Transcribed page contents:
################

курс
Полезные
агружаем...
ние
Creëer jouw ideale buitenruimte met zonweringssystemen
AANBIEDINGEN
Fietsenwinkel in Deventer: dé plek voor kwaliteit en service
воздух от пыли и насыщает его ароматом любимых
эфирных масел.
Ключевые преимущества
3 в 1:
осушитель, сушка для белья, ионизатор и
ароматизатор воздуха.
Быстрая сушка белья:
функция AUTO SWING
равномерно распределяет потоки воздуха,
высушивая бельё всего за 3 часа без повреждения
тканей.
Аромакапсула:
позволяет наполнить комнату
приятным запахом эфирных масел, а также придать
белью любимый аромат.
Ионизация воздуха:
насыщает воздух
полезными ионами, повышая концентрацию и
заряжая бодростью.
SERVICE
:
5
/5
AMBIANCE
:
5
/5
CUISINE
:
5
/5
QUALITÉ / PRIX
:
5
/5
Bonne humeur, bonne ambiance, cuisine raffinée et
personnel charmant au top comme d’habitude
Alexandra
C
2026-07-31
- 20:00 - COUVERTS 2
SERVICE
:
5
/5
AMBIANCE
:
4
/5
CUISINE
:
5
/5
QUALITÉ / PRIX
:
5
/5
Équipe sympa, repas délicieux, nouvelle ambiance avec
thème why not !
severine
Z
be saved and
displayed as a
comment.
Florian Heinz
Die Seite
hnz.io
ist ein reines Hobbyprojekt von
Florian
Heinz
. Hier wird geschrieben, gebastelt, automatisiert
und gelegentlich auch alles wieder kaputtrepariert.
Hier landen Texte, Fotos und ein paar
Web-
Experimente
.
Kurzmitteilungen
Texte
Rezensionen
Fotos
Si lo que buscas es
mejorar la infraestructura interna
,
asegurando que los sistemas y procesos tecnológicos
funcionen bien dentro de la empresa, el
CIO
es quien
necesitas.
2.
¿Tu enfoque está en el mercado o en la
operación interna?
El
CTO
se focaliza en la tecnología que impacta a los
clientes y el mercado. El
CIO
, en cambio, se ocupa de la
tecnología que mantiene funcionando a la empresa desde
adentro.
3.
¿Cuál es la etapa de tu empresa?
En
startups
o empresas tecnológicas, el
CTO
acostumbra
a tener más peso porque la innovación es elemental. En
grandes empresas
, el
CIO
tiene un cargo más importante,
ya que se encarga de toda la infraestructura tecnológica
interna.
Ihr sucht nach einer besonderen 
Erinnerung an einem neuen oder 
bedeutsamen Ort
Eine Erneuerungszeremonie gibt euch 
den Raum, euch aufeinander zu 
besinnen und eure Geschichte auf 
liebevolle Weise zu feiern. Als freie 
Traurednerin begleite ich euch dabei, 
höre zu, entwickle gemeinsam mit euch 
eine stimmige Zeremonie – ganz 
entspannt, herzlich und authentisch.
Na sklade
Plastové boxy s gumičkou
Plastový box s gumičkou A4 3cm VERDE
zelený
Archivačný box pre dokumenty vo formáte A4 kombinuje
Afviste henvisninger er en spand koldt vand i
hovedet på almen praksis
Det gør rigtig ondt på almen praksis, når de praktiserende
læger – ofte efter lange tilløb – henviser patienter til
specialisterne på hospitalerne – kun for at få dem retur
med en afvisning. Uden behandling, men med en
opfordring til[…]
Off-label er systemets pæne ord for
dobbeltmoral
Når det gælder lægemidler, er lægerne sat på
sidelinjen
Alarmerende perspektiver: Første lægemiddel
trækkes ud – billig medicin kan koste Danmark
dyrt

################

Where in the entries above does the word "Fotos" appear? Copy each line that has it.

Hier landen Texte, Fotos und ein paar
Fotos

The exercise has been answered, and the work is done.